**DATA FOR THE TASK**
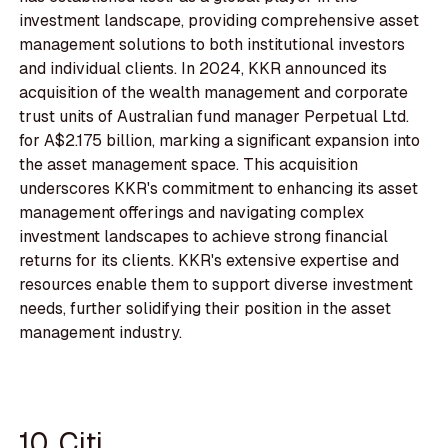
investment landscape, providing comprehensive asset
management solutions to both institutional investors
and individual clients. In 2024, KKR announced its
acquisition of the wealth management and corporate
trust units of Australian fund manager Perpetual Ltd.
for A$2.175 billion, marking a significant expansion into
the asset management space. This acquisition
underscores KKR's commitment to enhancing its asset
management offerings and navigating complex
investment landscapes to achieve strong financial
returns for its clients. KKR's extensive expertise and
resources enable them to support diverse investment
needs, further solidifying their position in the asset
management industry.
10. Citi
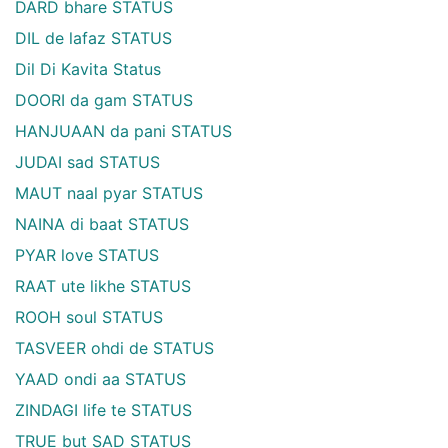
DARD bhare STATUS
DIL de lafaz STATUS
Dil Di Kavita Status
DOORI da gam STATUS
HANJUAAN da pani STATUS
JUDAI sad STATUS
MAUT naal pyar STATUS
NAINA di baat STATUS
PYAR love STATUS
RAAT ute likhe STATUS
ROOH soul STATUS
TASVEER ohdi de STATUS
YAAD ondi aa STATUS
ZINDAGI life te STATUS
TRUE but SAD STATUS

* * *

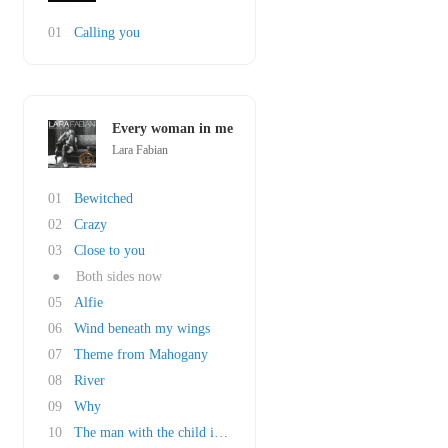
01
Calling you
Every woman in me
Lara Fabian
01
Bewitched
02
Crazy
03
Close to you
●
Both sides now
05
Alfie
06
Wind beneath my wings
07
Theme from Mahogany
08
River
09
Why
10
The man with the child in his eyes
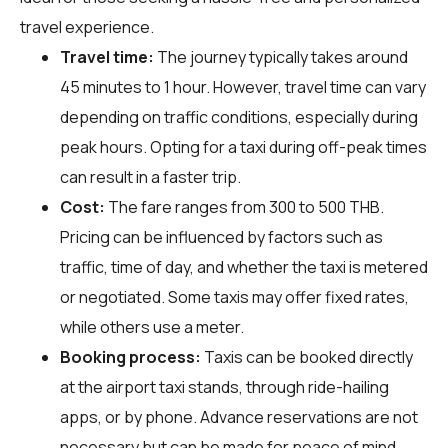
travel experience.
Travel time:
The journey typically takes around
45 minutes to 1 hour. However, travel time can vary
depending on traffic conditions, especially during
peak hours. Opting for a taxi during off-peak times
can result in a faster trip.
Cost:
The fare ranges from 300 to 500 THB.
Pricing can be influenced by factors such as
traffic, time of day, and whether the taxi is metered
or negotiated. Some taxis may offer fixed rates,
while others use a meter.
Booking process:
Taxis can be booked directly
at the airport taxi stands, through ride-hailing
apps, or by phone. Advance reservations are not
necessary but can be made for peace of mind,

**INSTRUCTIONS FOR THE TASK**
If a line in the entries contains the word "during", copy that line out.

**YOUR RESPONSE**
depending on traffic conditions, especially during
peak hours. Opting for a taxi during off-peak times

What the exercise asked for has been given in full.